Paxton establishes tone through landscape. Cinematographer Pat Golan photographs the island as beautiful and menacing simultaneously—vast cliffs, unpredictable weather, constant wind and water. The environment presses against the house where Daniel and Isla have built their entire world. They've adapted to isolation with ingenuity, creating systems for maintaining their space, harvesting resources, structuring a day with no external time markers. They've survived, which is not the same as having lived.
A land recovery coordinator named Sandy (Grant O'Rourke) arrives to inform them that the state is reclaiming their property and they must relocate to the mainland. Sandy's arrival transforms what could have been eccentricity into tragedy. Sandy himself is sympathetic—he's just doing his job—but his presence and function are tools of violation. The siblings resist because the only life they've ever known is being dismantled by a bureaucracy that doesn't account for impossibility.

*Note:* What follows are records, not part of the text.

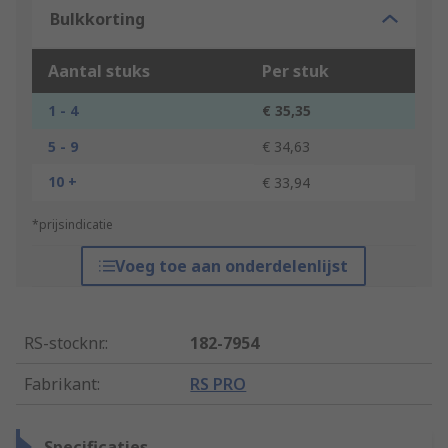
Bulkkorting
Aantal stuks
Per stuk
1 - 4
€ 35,35
5 - 9
€ 34,63
10 +
€ 33,94
*prijsindicatie
Voeg toe aan onderdelenlijst
RS-stocknr.
:
182-7954
Fabrikant
:
RS PRO
Specificaties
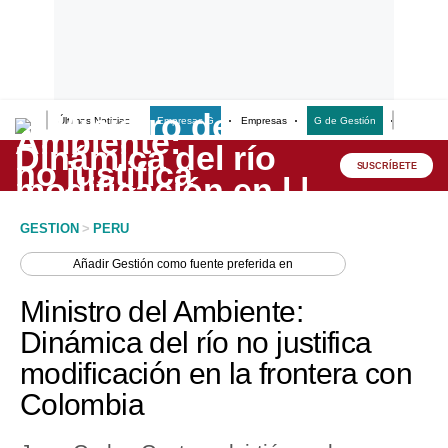
Últimas Noticias
Empresas G
Empresas
G de Gestión
Finanzas
Lo último
Peru Quiosco
SUSCRÍBETE
Portada
GESTION
>
PERU
Empresas
Añadir
Gestión
como fuente preferida en
Management & Empleo
Ministro del Ambiente:
Economía
Dinámica del río no justifica
modificación en la frontera con
Mercados
Colombia
Perú
Política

Gleeson's Daniel is the film's emotional center not because he's more articulate than his sister but because we see him learning, for the first time at middle age, that his world is not universal. His face registers the disorientation of discovering that the systems of his household were adaptive pathology rather than functional philosophy. Rankin's Isla exists further from conventional social performance. Her resistance to Sandy's intrusion is primal terror at the prospect of integration.
What makes The Incomer genuinely unsettling is its refusal to suggest that relocation will resolve anything. Daniel and Isla have become a unified organism. Separation would be death. Mainlandness offers no possibility of absorption for people so thoroughly formed by island isolation. This is not redemptive narrative. This is documentation of what institutional power does to people who've organized their existence outside its logic.
The comparison to The Banshees of Inisherin is inevitable. McDonagh treats isolation as entrapment to escape. Paxton treats it as genealogy that cannot be rewritten. His characters don't choose reform. They're chosen for reformation by forces they cannot resist.
The Incomer is cinema investigating how systems rationalize the erasure of difference, how bureaucratic language conceals human cost. It's emotionally devastating in its clarity about what we lose when we insist everyone should live the same way.